WHAT THE TASK ASKS: Should any entry hold a picture, omit that picture and copy the rest of the entry exactly.

[Dataset entries]

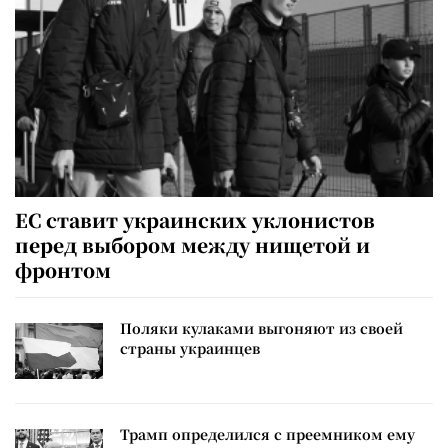
ЕС ставит украинских уклонистов
перед выбором между нищетой и
фронтом
Поляки кулаками выгоняют из своей
страны украинцев
Трамп определился с преемником ему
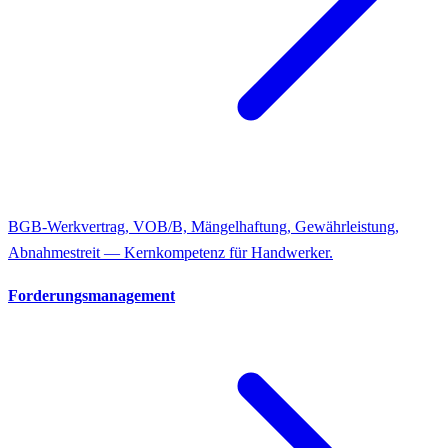
BGB-Werkvertrag, VOB/B, Mängelhaftung, Gewährleistung,
Abnahmestreit — Kernkompetenz für Handwerker.
Forderungsmanagement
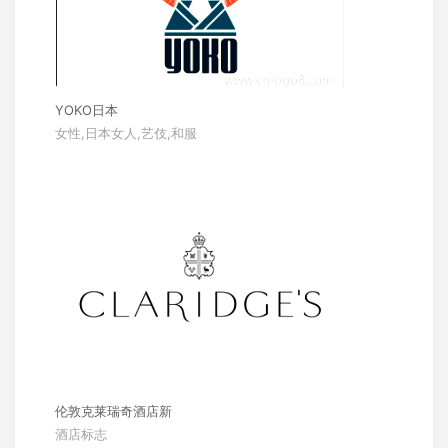
YOKO日本
女性,日本女人,艺伎,和服
伦敦克莱瑞奇酒店新
酒店标志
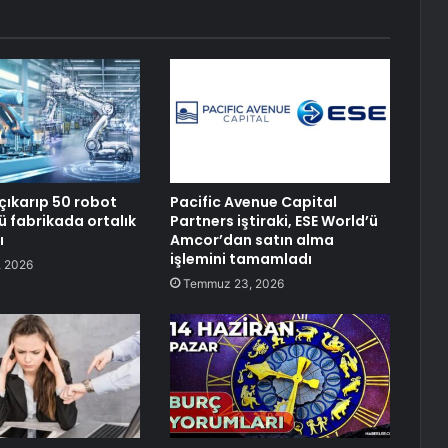
 çıkarıp 50 robot
Pacific Avenue Capital
lü fabrikada ortalık
Partners iştiraki, ESE World’ü
ı
Amcor’dan satın alma
işlemini tamamladı
 2026
Temmuz 23, 2026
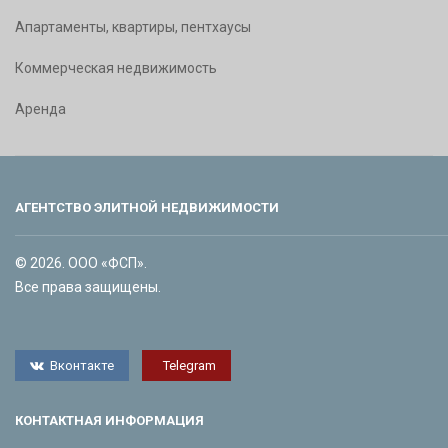
Апартаменты, квартиры, пентхаусы
Коммерческая недвижимость
Аренда
АГЕНТСТВО ЭЛИТНОЙ НЕДВИЖИМОСТИ
© 2026. ООО «ФСП».
Все права защищены.
Вконтакте
Telegram
КОНТАКТНАЯ ИНФОРМАЦИЯ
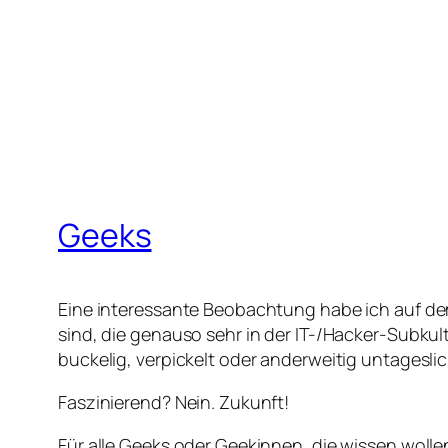
Geeks
Eine interessante Beobachtung habe ich auf 
sind, die genauso sehr in der IT-/Hacker-Subkul
buckelig, verpickelt oder anderweitig untagesl
Faszinierend? Nein. Zukunft!
Für alle Geeks oder Geekinnen, die wissen wolle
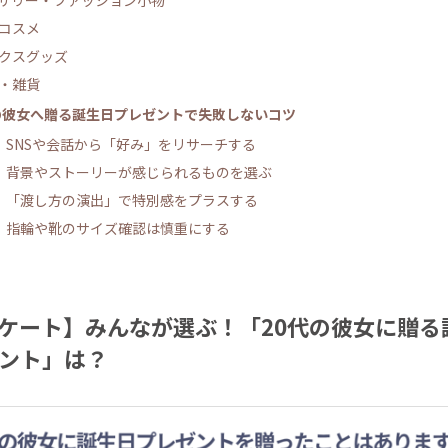
サリー・ファッション小物
コスメ
クスグッズ
・雑貨
の彼女へ贈る誕生日プレゼントで失敗しないコツ
．SNSや会話から「好み」をリサーチする
．背景やストーリーが感じられるものを選ぶ
．「渡し方の演出」で特別感をプラスする
．指輪や靴のサイズ確認は慎重にする
ケート】みんなが選ぶ！「20代の彼女に贈る
ント」は？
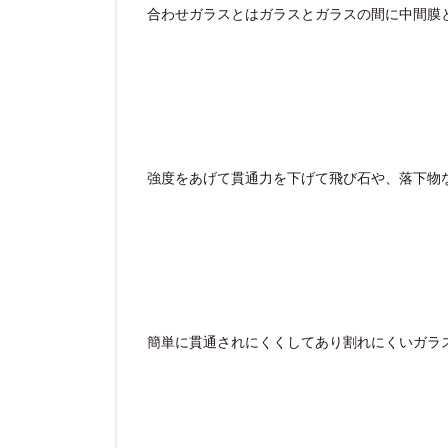
合わせガラスとはガラスとガラスの間に中間膜
強度をあげて貫通力を下げて飛び石や、落下物
簡単に貫通されにくくしてあり割れにくいガラ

SOLUTION FOR THIS EXERCISE:
ЕС ставит украинских уклонистов
перед выбором между нищетой и
фронтом
Поляки кулаками выгоняют из своей
страны украинцев
Трамп определился с преемником ему
BGB-Werkvertrag, VOB/B, Mängelhaftung, Gewährleistung,
Abnahmestreit — Kernkompetenz für Handwerker.
Forderungsmanagement
YOKO日本
女性,日本女人,艺伎,和服
伦敦克莱瑞奇酒店新
酒店标志
 çıkarıp 50 robot
Pacific Avenue Capital
lü fabrikada ortalık
Partners iştiraki, ESE World’ü
ı
Amcor’dan satın alma
işlemini tamamladı
 2026
Temmuz 23, 2026
Апартаменты, квартиры, пентхаусы
Коммерческая недвижимость
Аренда
АГЕНТСТВО ЭЛИТНОЙ НЕДВИЖИМОСТИ
© 2026. ООО «ФСП».
Все права защищены.
Вконтакте
Telegram
КОНТАКТНАЯ ИНФОРМАЦИЯ
Geeks
Eine interessante Beobachtung habe ich auf 
sind, die genauso sehr in der IT-/Hacker-Subkul
buckelig, verpickelt oder anderweitig untagesl
Faszinierend? Nein. Zukunft!
Für alle Geeks oder Geekinnen, die wissen wolle
サリー・ファッション小物
コスメ
クスグッズ
・雑貨
の彼女へ贈る誕生日プレゼントで失敗しないコツ
．SNSや会話から「好み」をリサーチする
．背景やストーリーが感じられるものを選ぶ
．「渡し方の演出」で特別感をプラスする
．指輪や靴のサイズ確認は慎重にする
ケート】みんなが選ぶ！「20代の彼女に贈る
ント」は？
合わせガラスとはガラスとガラスの間に中間膜
強度をあげて貫通力を下げて飛び石や、落下物
簡単に貫通されにくくしてあり割れにくいガラ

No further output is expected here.